■ Goal of the exercise ■
Transcribe the whole listing without a single picture.

■ Raw data ■
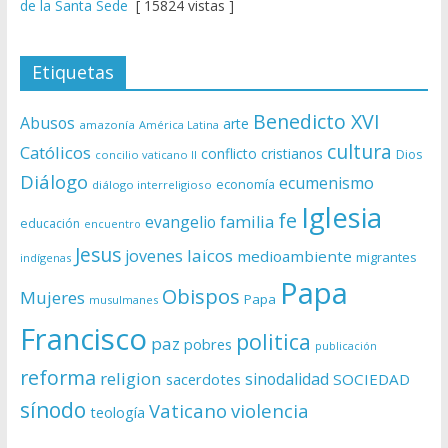
de la Santa Sede
[ 15824 vistas ]
Etiquetas
Benedicto XVI
Abusos
arte
amazonía
América Latina
cultura
Católicos
conflicto
cristianos
Dios
concilio vaticano II
Diálogo
ecumenismo
economía
diálogo interreligioso
Iglesia
fe
evangelio
familia
educación
encuentro
Jesus
laicos
jovenes
medioambiente
migrantes
indígenas
Papa
Obispos
Mujeres
Papa
musulmanes
Francisco
politica
paz
pobres
publicación
reforma
religion
sinodalidad
sacerdotes
SOCIEDAD
sínodo
Vaticano
violencia
teología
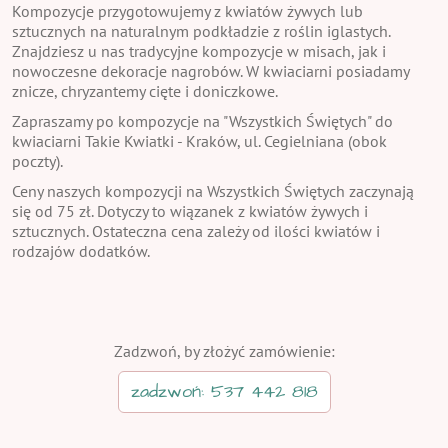
Kompozycje przygotowujemy z kwiatów żywych lub
sztucznych na naturalnym podkładzie z roślin iglastych.
Znajdziesz u nas tradycyjne kompozycje w misach, jak i
nowoczesne dekoracje nagrobów. W kwiaciarni posiadamy
znicze, chryzantemy cięte i doniczkowe.
Zapraszamy po kompozycje na "Wszystkich Świętych" do
kwiaciarni Takie Kwiatki - Kraków, ul. Cegielniana (obok
poczty).
Ceny naszych kompozycji na Wszystkich Świętych zaczynają
się od 75 zł. Dotyczy to wiązanek z kwiatów żywych i
sztucznych. Ostateczna cena zależy od ilości kwiatów i
rodzajów dodatków.
Zadzwoń, by złożyć zamówienie:
zadzwoń: 537 442 818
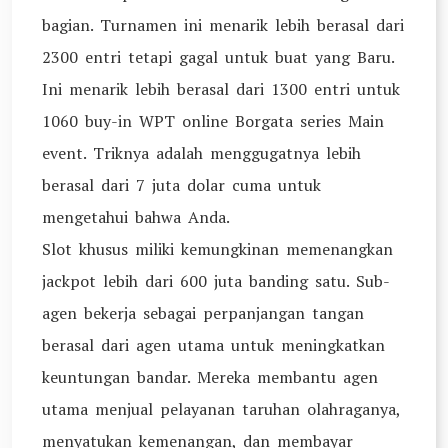
bagian. Turnamen ini menarik lebih berasal dari
2300 entri tetapi gagal untuk buat yang Baru.
Ini menarik lebih berasal dari 1300 entri untuk
1060 buy-in WPT online Borgata series Main
event. Triknya adalah menggugatnya lebih
berasal dari 7 juta dolar cuma untuk
mengetahui bahwa Anda.
Slot khusus miliki kemungkinan memenangkan
jackpot lebih dari 600 juta banding satu. Sub-
agen bekerja sebagai perpanjangan tangan
berasal dari agen utama untuk meningkatkan
keuntungan bandar. Mereka membantu agen
utama menjual pelayanan taruhan olahraganya,
menyatukan kemenangan, dan membayar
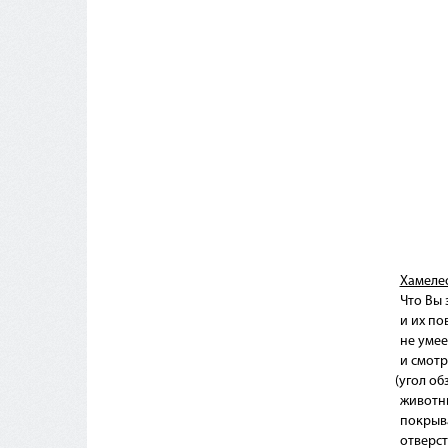
Хамеле
Что Вы 
и их по
не умее
и смотр
(угол
обз
животн
покрыв
отверст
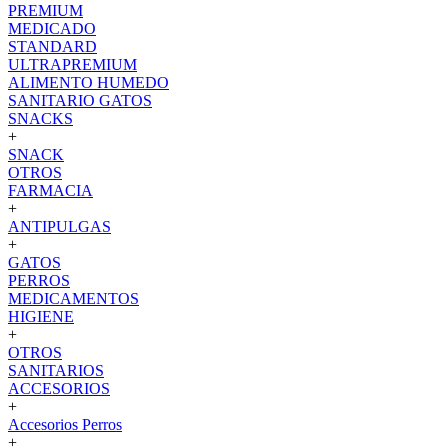
PREMIUM
MEDICADO
STANDARD
ULTRAPREMIUM
ALIMENTO HUMEDO
SANITARIO GATOS
SNACKS
+
SNACK
OTROS
FARMACIA
+
ANTIPULGAS
+
GATOS
PERROS
MEDICAMENTOS
HIGIENE
+
OTROS
SANITARIOS
ACCESORIOS
+
Accesorios Perros
+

■ Response area ■
de la Santa Sede
[ 15824 vistas ]
Etiquetas
Benedicto XVI
Abusos
arte
amazonía
América Latina
cultura
Católicos
conflicto
cristianos
Dios
concilio vaticano II
Diálogo
ecumenismo
economía
diálogo interreligioso
Iglesia
fe
evangelio
familia
educación
encuentro
Jesus
laicos
jovenes
medioambiente
migrantes
indígenas
Papa
Obispos
Mujeres
Papa
musulmanes
Francisco
politica
paz
pobres
publicación
reforma
religion
sinodalidad
sacerdotes
SOCIEDAD
sínodo
Vaticano
violencia
teología
Kompozycje przygotowujemy z kwiatów żywych lub
sztucznych na naturalnym podkładzie z roślin iglastych.
Znajdziesz u nas tradycyjne kompozycje w misach, jak i
nowoczesne dekoracje nagrobów. W kwiaciarni posiadamy
znicze, chryzantemy cięte i doniczkowe.
Zapraszamy po kompozycje na "Wszystkich Świętych" do
kwiaciarni Takie Kwiatki - Kraków, ul. Cegielniana (obok
poczty).
Ceny naszych kompozycji na Wszystkich Świętych zaczynają
się od 75 zł. Dotyczy to wiązanek z kwiatów żywych i
sztucznych. Ostateczna cena zależy od ilości kwiatów i
rodzajów dodatków.
Zadzwoń, by złożyć zamówienie:
zadzwoń: 537 442 818
bagian. Turnamen ini menarik lebih berasal dari
2300 entri tetapi gagal untuk buat yang Baru.
Ini menarik lebih berasal dari 1300 entri untuk
1060 buy-in WPT online Borgata series Main
event. Triknya adalah menggugatnya lebih
berasal dari 7 juta dolar cuma untuk
mengetahui bahwa Anda.
Slot khusus miliki kemungkinan memenangkan
jackpot lebih dari 600 juta banding satu. Sub-
agen bekerja sebagai perpanjangan tangan
berasal dari agen utama untuk meningkatkan
keuntungan bandar. Mereka membantu agen
utama menjual pelayanan taruhan olahraganya,
menyatukan kemenangan, dan membayar
Хамеле
Что Вы 
и их по
не умее
и смотр
(угол
обз
животн
покрыв
отверст
PREMIUM
MEDICADO
STANDARD
ULTRAPREMIUM
ALIMENTO HUMEDO
SANITARIO GATOS
SNACKS
+
SNACK
OTROS
FARMACIA
+
ANTIPULGAS
+
GATOS
PERROS
MEDICAMENTOS
HIGIENE
+
OTROS
SANITARIOS
ACCESORIOS
+
Accesorios Perros
+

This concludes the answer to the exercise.